#### Assignment
What you give back should be only the lines from the one holding "اران، در پاسخ" through the final line of the records, each reproduced exactly.

#### Input data

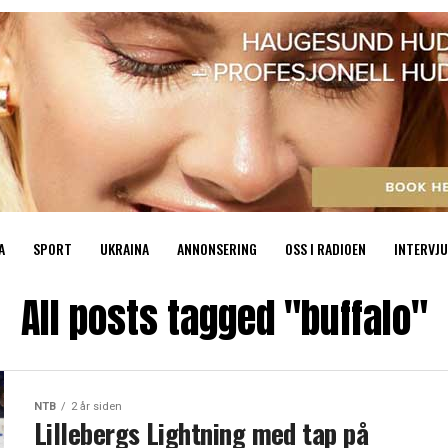
A
SPORT
UKRAINA
ANNONSERING
OSS I RADIOEN
INTERVJU
All posts tagged "buffalo"
NTB
2 år siden
Lillebergs Lightning med tap på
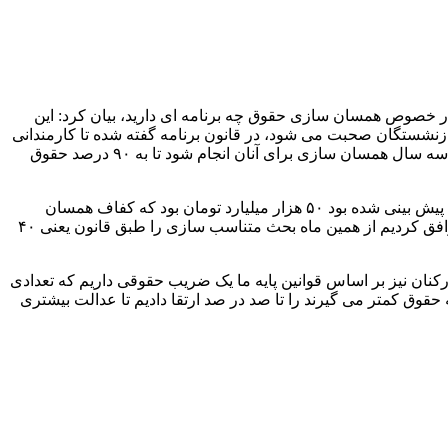
اران، در پاسخ به این پرسش که در خصوص همسان سازی حقوق چه برنامه ای دارید، بیان کرد: این
شستگان صحبت می شود، در قانون برنامه گفته شده تا کارمندانی
که در گذشته بازنشسته شده اند فاصله حقوقی آنان با کارمند متناظر آنان در دولت زیاد است، بنابراین در قانون برنامه تکلیف شده تا ظرف سه سال همسان سازی برای آنان انجام شود تا به ۹۰ درصد حقوق
وی اظهار کرد: تکلیف شده تا در سال جاری ۴۰ درصد آن انجام شود. وقتی خواستیم این کار را انجام دهیم معلوم شد که منابعی که در بودجه پیش بینی شده بود ۵۰ هزار میلیارد تومان بود که کفاف همسان
سازی ۴۰ درصد را نمی داد. حدود ۳۰ درصد امکان همسان سازی بود. با نشست های فراوان با مجلس و وقت مبسوط رئیس مجلس با هم توافق کردیم از همین ماه بحث متناسب سازی را طبق قانون یعنی ۴۰
نان نیز بر اساس قوانین پایه ما یک ضریب حقوقی داریم که تعدادی
 ۲۰ درصد افزایش دادیم و معافیت مالیاتی آنهایی که حقوق کمتر می گیرند را تا صد در صد ارتقا دادیم تا عدالت بیشتری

#### Written response
اران، در پاسخ به این پرسش که در خصوص همسان سازی حقوق چه برنامه ای دارید، بیان کرد: این
شستگان صحبت می شود، در قانون برنامه گفته شده تا کارمندانی
که در گذشته بازنشسته شده اند فاصله حقوقی آنان با کارمند متناظر آنان در دولت زیاد است، بنابراین در قانون برنامه تکلیف شده تا ظرف سه سال همسان سازی برای آنان انجام شود تا به ۹۰ درصد حقوق
وی اظهار کرد: تکلیف شده تا در سال جاری ۴۰ درصد آن انجام شود. وقتی خواستیم این کار را انجام دهیم معلوم شد که منابعی که در بودجه پیش بینی شده بود ۵۰ هزار میلیارد تومان بود که کفاف همسان
سازی ۴۰ درصد را نمی داد. حدود ۳۰ درصد امکان همسان سازی بود. با نشست های فراوان با مجلس و وقت مبسوط رئیس مجلس با هم توافق کردیم از همین ماه بحث متناسب سازی را طبق قانون یعنی ۴۰
نان نیز بر اساس قوانین پایه ما یک ضریب حقوقی داریم که تعدادی
 ۲۰ درصد افزایش دادیم و معافیت مالیاتی آنهایی که حقوق کمتر می گیرند را تا صد در صد ارتقا دادیم تا عدالت بیشتری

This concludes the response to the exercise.